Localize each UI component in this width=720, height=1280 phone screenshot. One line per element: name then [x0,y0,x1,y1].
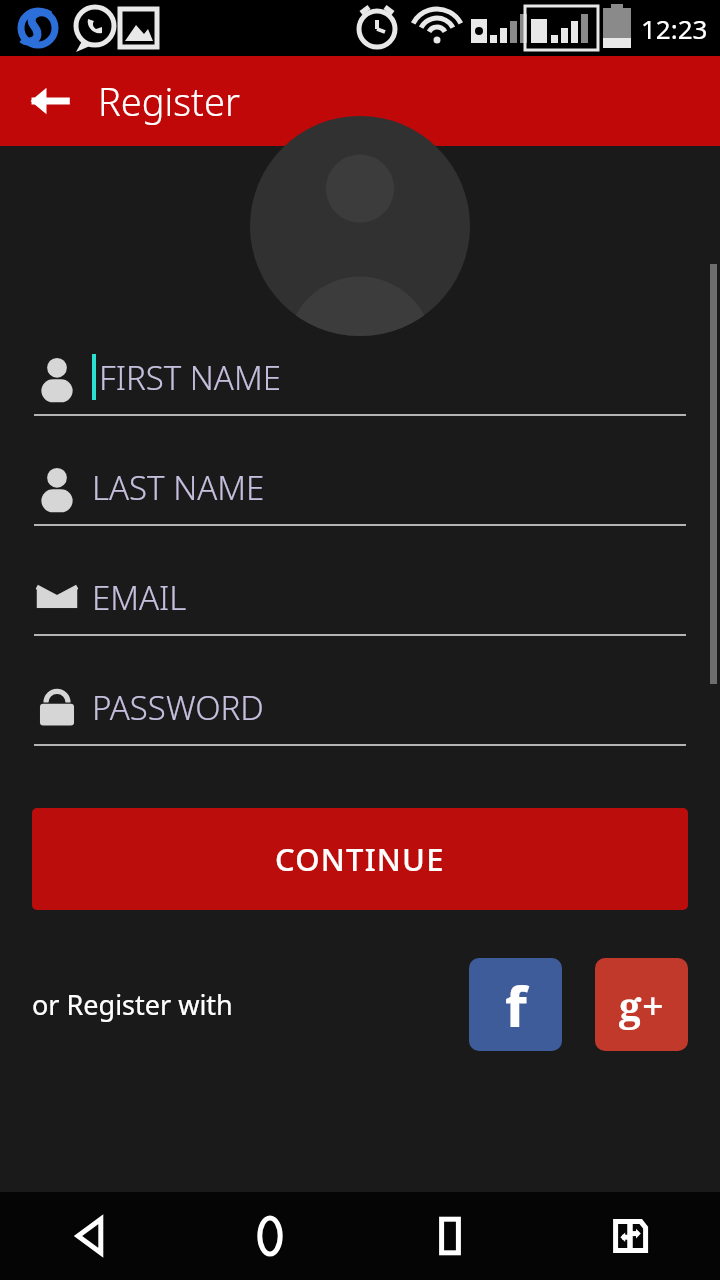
staticText: FIRST NAME [99,355,281,400]
button[interactable]: Switch apps [540,1192,720,1280]
staticText: LAST NAME [92,465,265,510]
button[interactable]: EMAIL [34,566,686,636]
button[interactable]: Profile photo [250,116,470,336]
button[interactable]: Register with Google Plus [595,958,688,1051]
staticText: Register [98,75,240,127]
button[interactable]: PASSWORD [34,676,686,746]
button[interactable]: FIRST NAME [34,346,686,416]
button[interactable]: Back [0,1192,180,1280]
staticText: PASSWORD [92,685,264,730]
button[interactable]: CONTINUE [32,808,688,910]
staticText: f [505,967,527,1043]
staticText: g+ [619,978,664,1032]
button[interactable]: Register with Facebook [469,958,562,1051]
staticText: 12:23 [641,11,708,46]
button[interactable]: Home [180,1192,360,1280]
staticText: CONTINUE [275,838,445,880]
button[interactable]: Recent apps [360,1192,540,1280]
staticText: EMAIL [92,575,187,620]
button[interactable]: Back [20,71,80,131]
staticText: or Register with [32,986,233,1023]
button[interactable]: LAST NAME [34,456,686,526]
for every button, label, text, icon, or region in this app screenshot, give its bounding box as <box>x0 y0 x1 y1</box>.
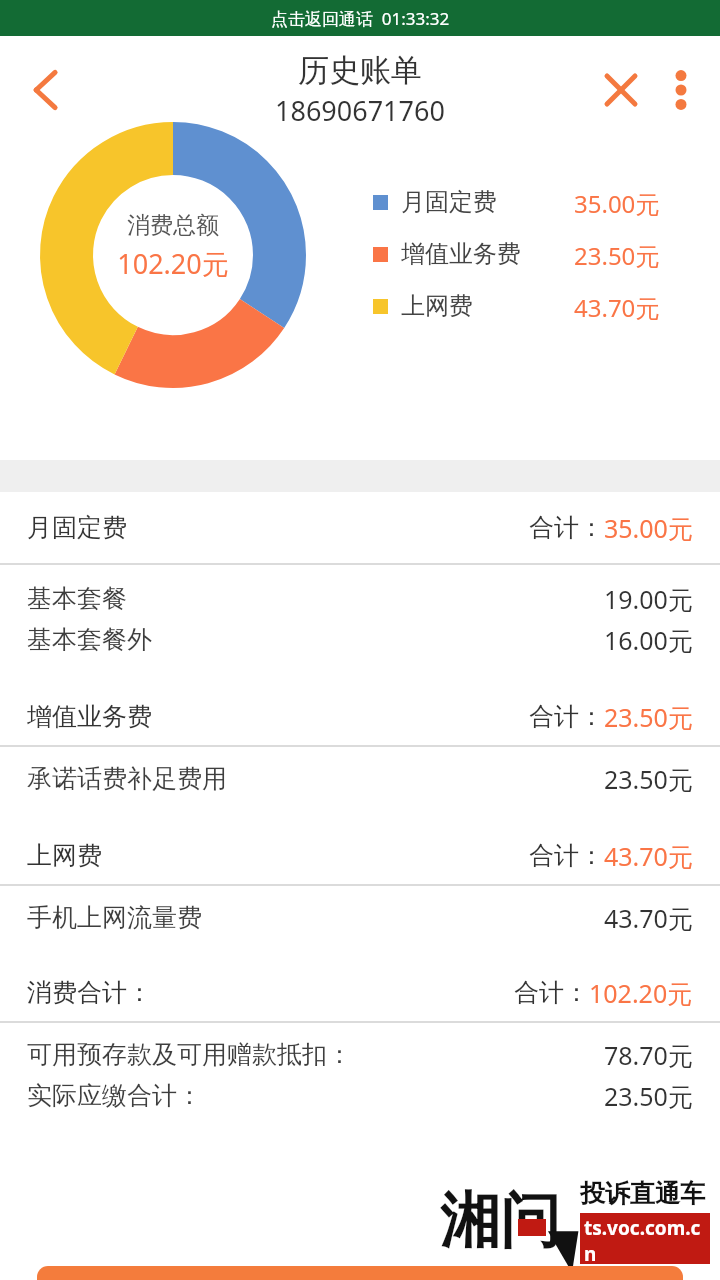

__Brief__: Give the data again word for word, without pictures.

__Task answer__:
Localize each UI component in this width=720, height=1280 phone screenshot. One line per element: name then [x0,y0,x1,y1].
staticText: FIRST NAME [99,355,281,400]
button[interactable]: Switch apps [540,1192,720,1280]
staticText: LAST NAME [92,465,265,510]
button[interactable]: EMAIL [34,566,686,636]
button[interactable]: Profile photo [250,116,470,336]
button[interactable]: Register with Google Plus [595,958,688,1051]
staticText: Register [98,75,240,127]
button[interactable]: PASSWORD [34,676,686,746]
button[interactable]: FIRST NAME [34,346,686,416]
button[interactable]: Back [0,1192,180,1280]
staticText: PASSWORD [92,685,264,730]
button[interactable]: CONTINUE [32,808,688,910]
staticText: f [505,967,527,1043]
staticText: g+ [619,978,664,1032]
button[interactable]: Register with Facebook [469,958,562,1051]
staticText: 12:23 [641,11,708,46]
button[interactable]: Home [180,1192,360,1280]
staticText: CONTINUE [275,838,445,880]
button[interactable]: Recent apps [360,1192,540,1280]
staticText: EMAIL [92,575,187,620]
button[interactable]: Back [20,71,80,131]
staticText: or Register with [32,986,233,1023]
button[interactable]: LAST NAME [34,456,686,526]
for every button, label, text, icon, or region in this app screenshot, give its bounding box as <box>x0 y0 x1 y1</box>.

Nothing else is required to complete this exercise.